The issue (which others pointed out) is that linearity imposes so much structure that it might not seem pseudo-random anymore. But you could consider something like XORing all numbers with a randomly generated bit string -- it won't hold up if someone looks closely but might fool the cursory human eye.
[1] The analogy breaks down slightly because not only must the operations be defined, but they must also obey laws, which can't be expressed in (most) programming language type systems. But if you've used Haskell before, you'll have seen this before in the fact that a Monad has to obey the Monad laws.

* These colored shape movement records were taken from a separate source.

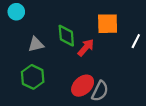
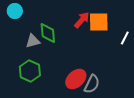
green diamond: (66, 36) -> (48, 33), moved
red arrow: (86, 48) -> (82, 20), moved

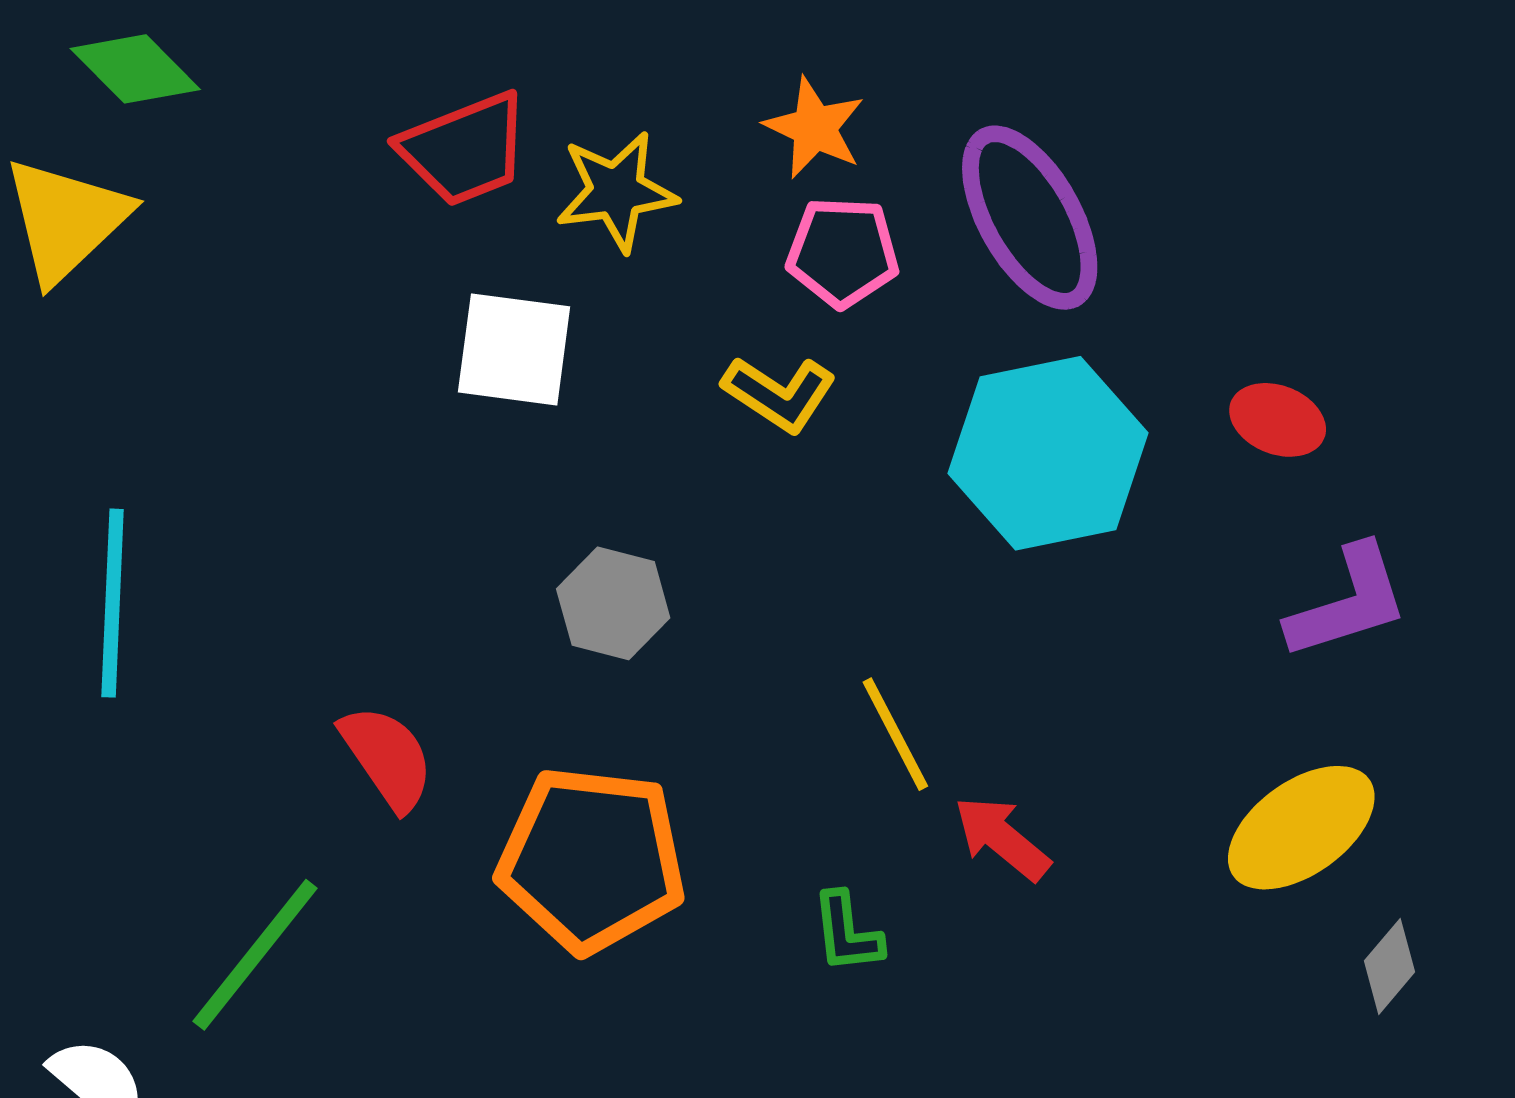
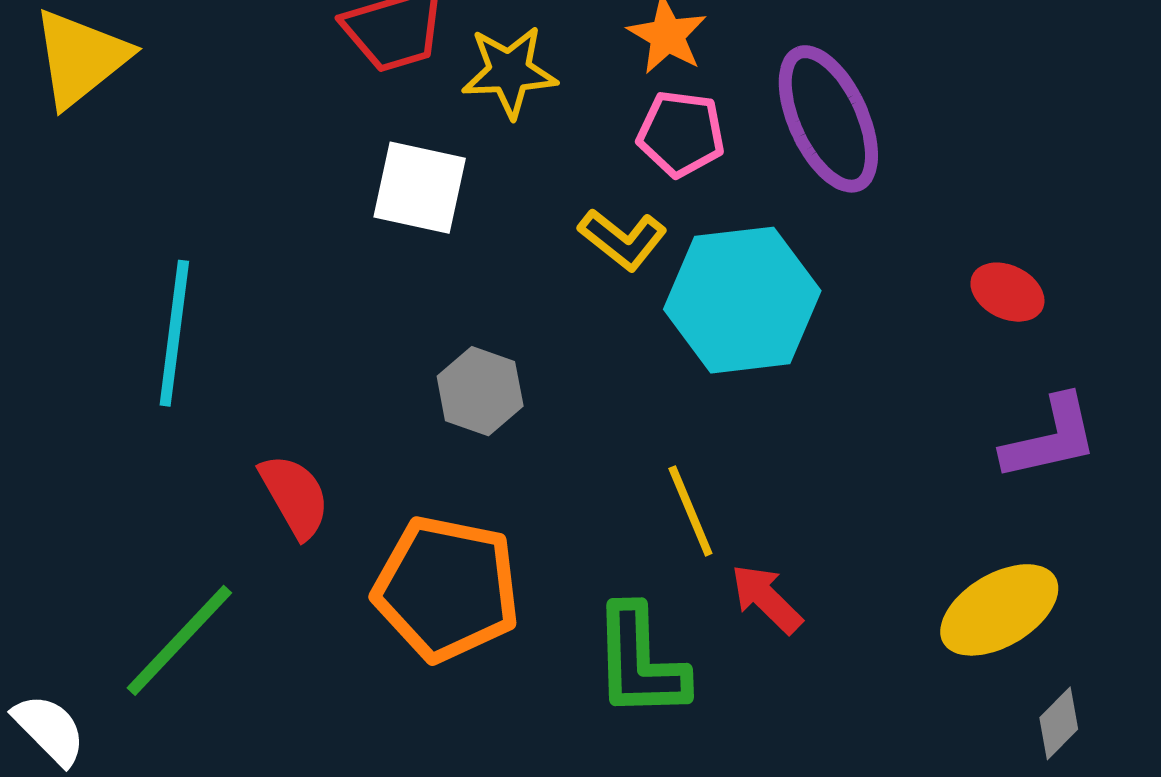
cyan hexagon: (1048, 453) -> (742, 300), moved
cyan line: (113, 603) -> (174, 333), moved
green L-shape: (847, 933) -> (640, 662), size x1.8

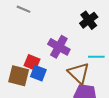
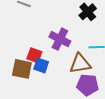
brown triangle: (79, 73) -> (80, 64), turned -50

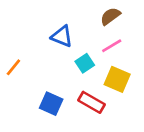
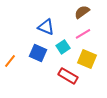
orange line: (13, 67) -> (10, 61), moved
blue square: (51, 104) -> (38, 53), moved

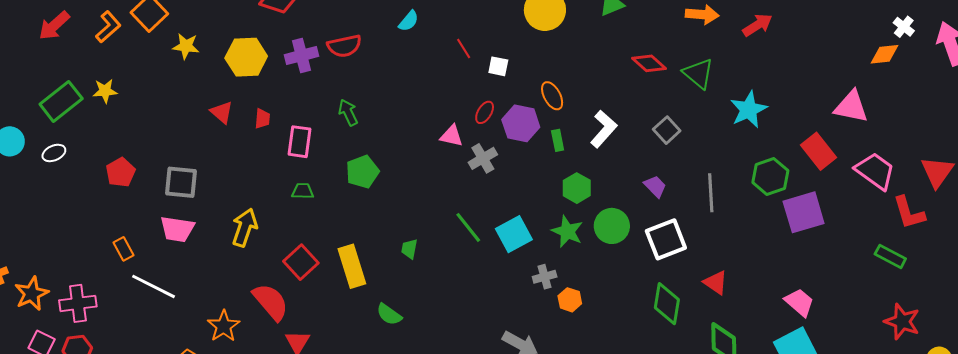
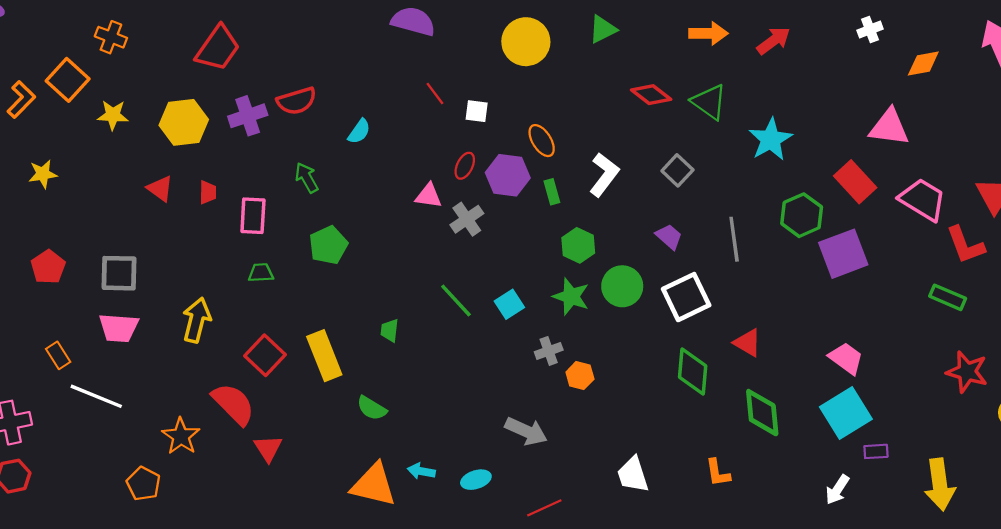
cyan semicircle: (409, 21) -> (359, 131), moved
white cross: (904, 27) -> (870, 30), moved, turned 35
yellow star: (105, 91) -> (43, 174), moved
cyan square: (514, 234) -> (509, 304), size x0.7

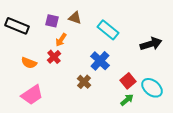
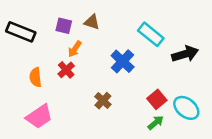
cyan rectangle: (108, 30) -> (151, 34), moved
blue cross: (100, 61) -> (123, 61), moved
orange semicircle: (29, 63) -> (35, 77), turned 63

I implemented this in a very quick and hacky way for 32 bits. I generated a random boolean matrix M invertible in Z_2. To turn an input number x into a corresponding number y in an N-bit space, I convert x to binary and turn that into a vector of 1s and 0s, then multiply it by that randomized matrix to get y. Here are the first few y's corresponding to x=0, 1, ...:
00000000000000000000000000000000
0xx0x000xx00x0xx000xxx00xxx0x000
x0xx000xxxx0xxx00x000xxx0xx0xx0x
xx0xx00x00x00x0x0x0xx0xxx0000x0x
x0xx0x00xxx0xx0x00xx0x0xx0xx00x0
xx0xxx0000x00xx000x0x00x0x0xx0x0
00000x0x000000xx0xxx00x0xx0xxxxx
0xx0xx0xxx00x0000xx0xxx000xx0xxx
...
(Hoping the non-monospace font doesn't ruin the alignment too much.)
Which looks... random-ish? I expect that turning these into UUIDs may result in more random-looking sequences.
Not sure how to solve the problem of search with this, but the hope would be that the linear structure gives you what you need, since fixing bytes on UUIDs should correspond to considering linear subspaces of the y vectors. Perhaps this can also be used to apply lexicographic order on the corresponding x vectors (i.e.: ordering the indexes), so that you could jump to each UUID matching the search in order.